Thanks for watching.


----------



## SeaHorse_Fanatic (Apr 22, 2010)

Gorgeous fish. Now I want to switch Felicia's little tropical tank to a German Ram tank. Thanks a lot:bigsmile:

Great looking fish but your tank looks all scratched to hell


----------



## 35angels (Aug 7, 2012)

Beautiful...love the music too lol. I agree with SeaHorse........they would look even better in a non scratched up tank.


----------



## waynet (Apr 22, 2010)

Laid eggs last night.


----------



## Plants'n'cichlids (Oct 13, 2012)

I predicted you would get a few eggs out of them, hopefully she takes good care of them.
Cheers


----------



## waynet (Apr 22, 2010)

waynet said:


> What amazing color !!!!
> 
> This is my best German Electirc Blue Rams Pair Ever.
> 
> ...


Today, the male took over the guarding duty.
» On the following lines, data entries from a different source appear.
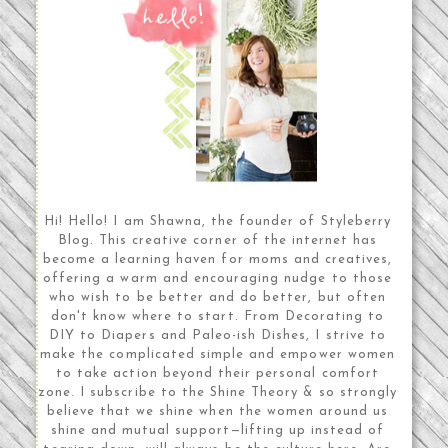
Hi! Hello! I am Shawna, the founder of Styleberry
Blog. This creative corner of the internet has
become a learning haven for moms and creatives,
offering a warm and encouraging nudge to those
who wish to be better and do better, but often
don't know where to start. From Decorating to
DIY to Diapers and Paleo-ish Dishes, I strive to
make the complicated simple and empower women
to take action beyond their personal comfort
zone. I subscribe to the Shine Theory & so strongly
believe that we shine when the women around us
shine and mutual support—lifting up instead of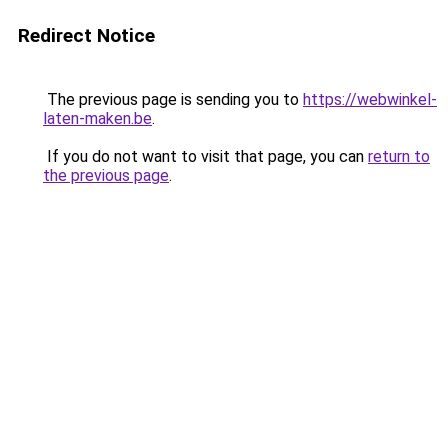
Redirect Notice
The previous page is sending you to
https://webwinkel-
laten-maken.be
.
If you do not want to visit that page, you can
return to
the previous page
.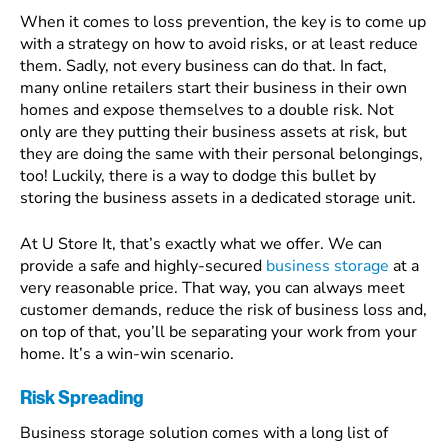
When it comes to loss prevention, the key is to come up
with a strategy on how to avoid risks, or at least reduce
them. Sadly, not every business can do that. In fact,
many online retailers start their business in their own
homes and expose themselves to a double risk. Not
only are they putting their business assets at risk, but
they are doing the same with their personal belongings,
too! Luckily, there is a way to dodge this bullet by
storing the business assets in a dedicated storage unit.
At U Store It, that’s exactly what we offer. We can
provide a safe and highly-secured
business storage
at a
very reasonable price. That way, you can always meet
customer demands, reduce the risk of business loss and,
on top of that, you’ll be separating your work from your
home. It’s a win-win scenario.
Risk Spreading
Business storage solution comes with a long list of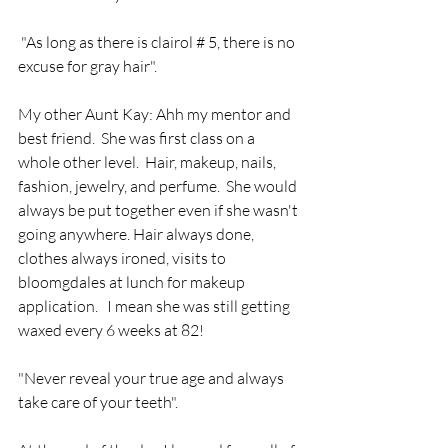
 "As long as there is clairol # 5, there is no 
excuse for gray hair".
My other Aunt Kay: Ahh my mentor and 
best friend.  She was first class on a 
whole other level.  Hair, makeup, nails, 
fashion, jewelry, and perfume.  She would 
always be put together even if she wasn't 
going anywhere. Hair always done, 
clothes always ironed, visits to 
bloomgdales at lunch for makeup 
application.   I mean she was still getting 
waxed every 6 weeks at 82! 
"Never reveal your true age and always 
take care of your teeth".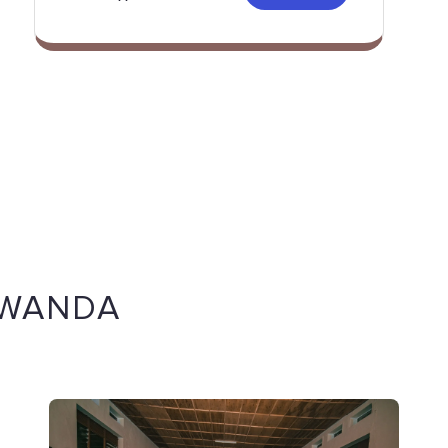
RWANDA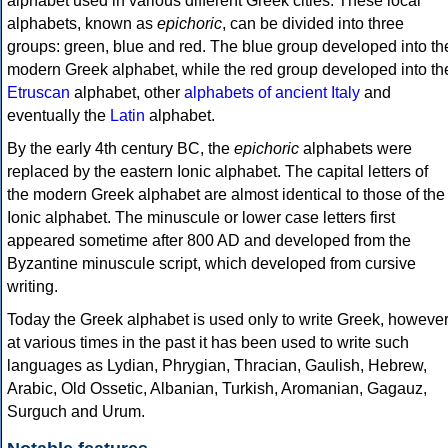
alphabet used in various different Greek cities. These local
alphabets, known as
epichoric
, can be divided into three
groups: green, blue and red. The blue group developed into th
modern Greek alphabet, while the red group developed into th
Etruscan
alphabet, other
alphabets of ancient Italy
and
eventually the
Latin
alphabet.
By the early 4th century BC, the
epichoric
alphabets were
replaced by the eastern Ionic alphabet. The capital letters of
the modern Greek alphabet are almost identical to those of the
Ionic alphabet. The minuscule or lower case letters first
appeared sometime after 800 AD and developed from the
Byzantine minuscule script, which developed from cursive
writing.
Today the Greek alphabet is used only to write Greek, howeve
at various times in the past it has been used to write such
languages as Lydian, Phrygian, Thracian, Gaulish, Hebrew,
Arabic, Old Ossetic, Albanian, Turkish, Aromanian, Gagauz,
Surguch and Urum.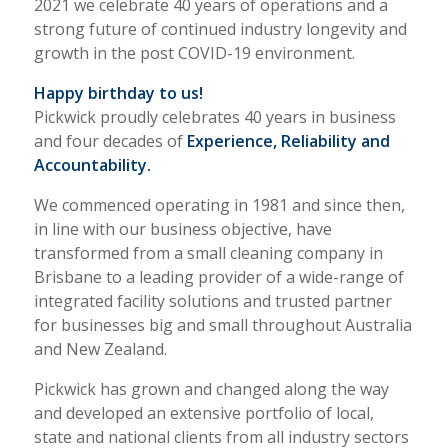
2021 we celebrate 40 years of operations and a
strong future of continued industry longevity and
growth in the post COVID-19 environment.
Happy birthday to us!
Pickwick proudly celebrates 40 years in business
and four decades of
Experience, Reliability and
Accountability.
We commenced operating in 1981 and since then,
in line with our business objective, have
transformed from a small cleaning company in
Brisbane to a leading provider of a wide-range of
integrated facility solutions and trusted partner
for businesses big and small throughout Australia
and New Zealand.
Pickwick has grown and changed along the way
and developed an extensive portfolio of local,
state and national clients from all industry sectors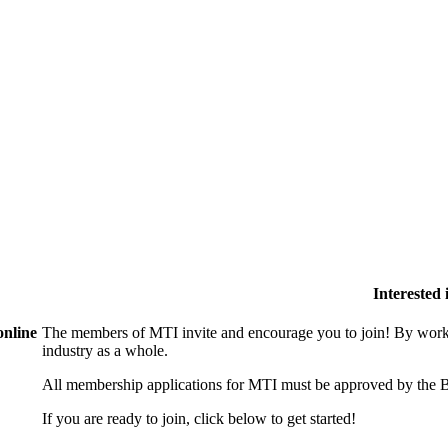
Interested
online
The members of MTI invite and encourage you to join! By worki
industry as a whole.
All membership applications for MTI must be approved by the B
If you are ready to join, click below to get started!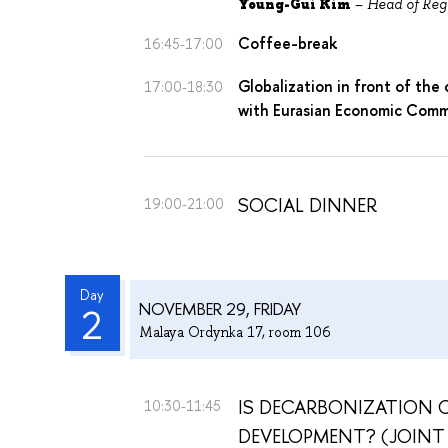
Young-Gui Kim
–
Head of Reg
Coffee-break
16:45-17:00
Globalization in front of the 
17:00-18:30
with Eurasian Economic Comm
SOCIAL DINNER
19:00-21:00
Day
NOVEMBER 29, FRIDAY
2
Malaya Ordynka 17, room 106
IS DECARBONIZATION
10:30-11:45
DEVELOPMENT? (JOINT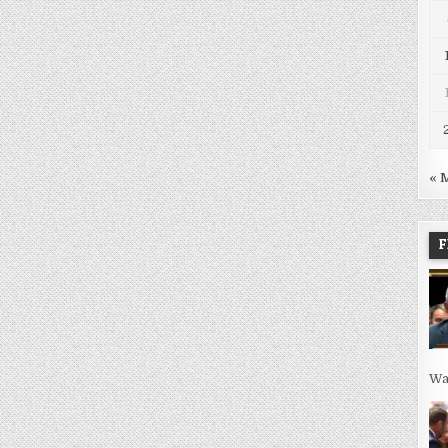
« 
F
Wa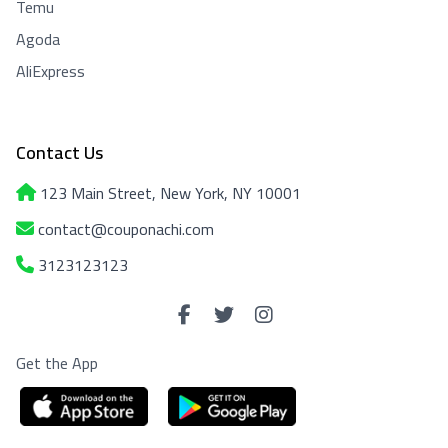
Temu
Agoda
AliExpress
Contact Us
123 Main Street, New York, NY 10001
contact@couponachi.com
3123123123
Get the App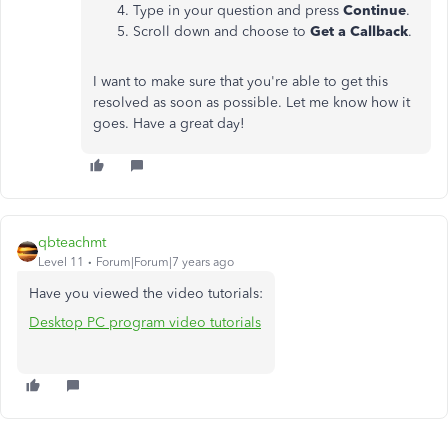
Type in your question and press
Continue
.
Scroll down and choose to
Get a Callback
.
I want to make sure that you're able to get this
resolved as soon as possible. Let me know how it
goes. Have a great day!
qbteachmt
Level 11
Forum|Forum|7 years ago
Have you viewed the video tutorials:
Desktop PC program video tutorials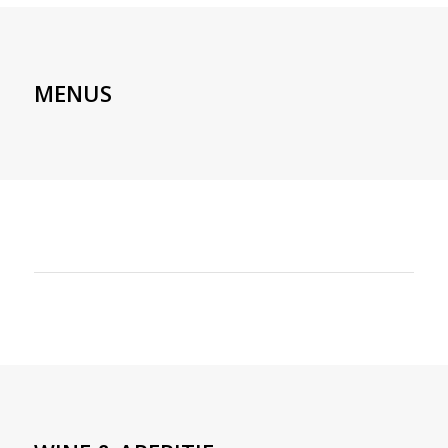
MENUS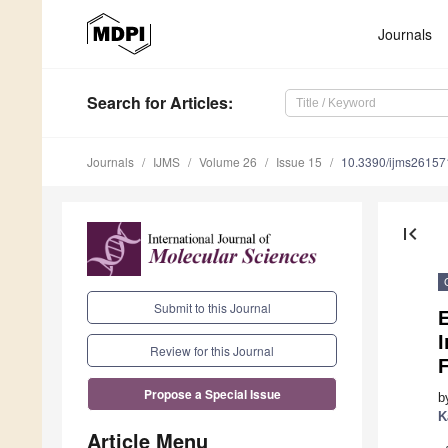
Journals
Search
for Articles
:
Journals
IJMS
Volume 26
Issue 15
10.3390/ijms2615
first_page
Submit to this Journal
E
I
Review for this Journal
Propose a Special Issue
b
K
Article Menu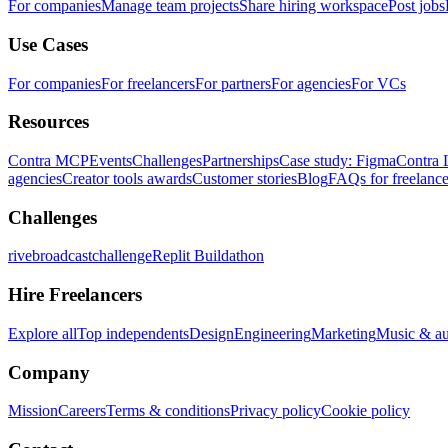
For companies
Manage team projects
Share hiring workspace
Post jobs
Use Cases
For companies
For freelancers
For partners
For agencies
For VCs
Resources
Contra MCP
Events
Challenges
Partnerships
Case study: Figma
Contra 
agencies
Creator tools awards
Customer stories
Blog
FAQs for freelance
Challenges
rivebroadcastchallenge
Replit Buildathon
Hire Freelancers
Explore all
Top independents
Design
Engineering
Marketing
Music & a
Company
Mission
Careers
Terms & conditions
Privacy policy
Cookie policy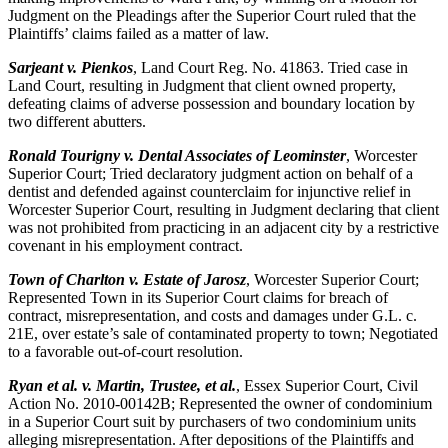
Judgment on the Pleadings after the Superior Court ruled that the
Plaintiffs’ claims failed as a matter of law.
Sarjeant v. Pienkos
, Land Court Reg. No. 41863. Tried case in
Land Court, resulting in Judgment that client owned property,
defeating claims of adverse possession and boundary location by
two different abutters.
Ronald Tourigny v. Dental Associates of Leominster
, Worcester
Superior Court; Tried declaratory judgment action on behalf of a
dentist and defended against counterclaim for injunctive relief in
Worcester Superior Court, resulting in Judgment declaring that client
was not prohibited from practicing in an adjacent city by a restrictive
covenant in his employment contract.
Town of Charlton v. Estate of Jarosz
, Worcester Superior Court;
Represented Town in its Superior Court claims for breach of
contract, misrepresentation, and costs and damages under G.L. c.
21E, over estate’s sale of contaminated property to town; Negotiated
to a favorable out-of-court resolution.
Ryan et al. v. Martin, Trustee, et al.
, Essex Superior Court, Civil
Action No. 2010-00142B; Represented the owner of condominium
in a Superior Court suit by purchasers of two condominium units
alleging misrepresentation. After depositions of the Plaintiffs and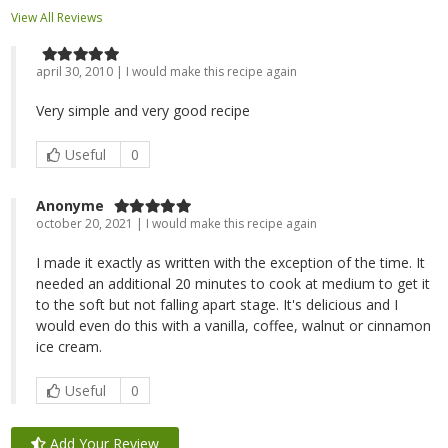
View All Reviews
april 30, 2010 | I would make this recipe again
Very simple and very good recipe
Useful
0
Anonyme
october 20, 2021 | I would make this recipe again
I made it exactly as written with the exception of the time. It
needed an additional 20 minutes to cook at medium to get it
to the soft but not falling apart stage. It's delicious and I
would even do this with a vanilla, coffee, walnut or cinnamon
ice cream.
Useful
0
Add Your Review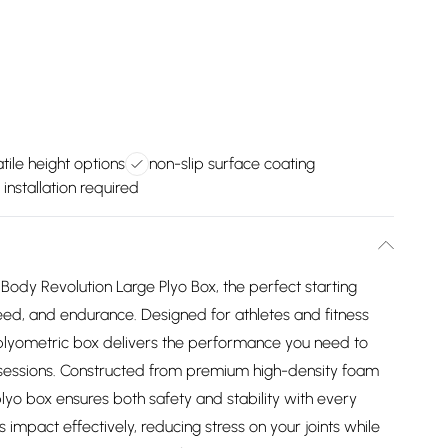
tile height options
non-slip surface coating
 installation required
 Body Revolution Large Plyo Box, the perfect starting
ed, and endurance. Designed for athletes and fitness
y plyometric box delivers the performance you need to
g sessions. Constructed from premium high-density foam
plyo box ensures both safety and stability with every
s impact effectively, reducing stress on your joints while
He won't let the female come close. Very strange. They both want to take care of the eggs, but don't want to share the duty.


----------



## waynet (Apr 22, 2010)

Now the male kind of let the female take care of the eggs. The eggs are about to hatch.


----------



## waynet (Apr 22, 2010)

Here is what it looks like after they agreed to work togehter.


----------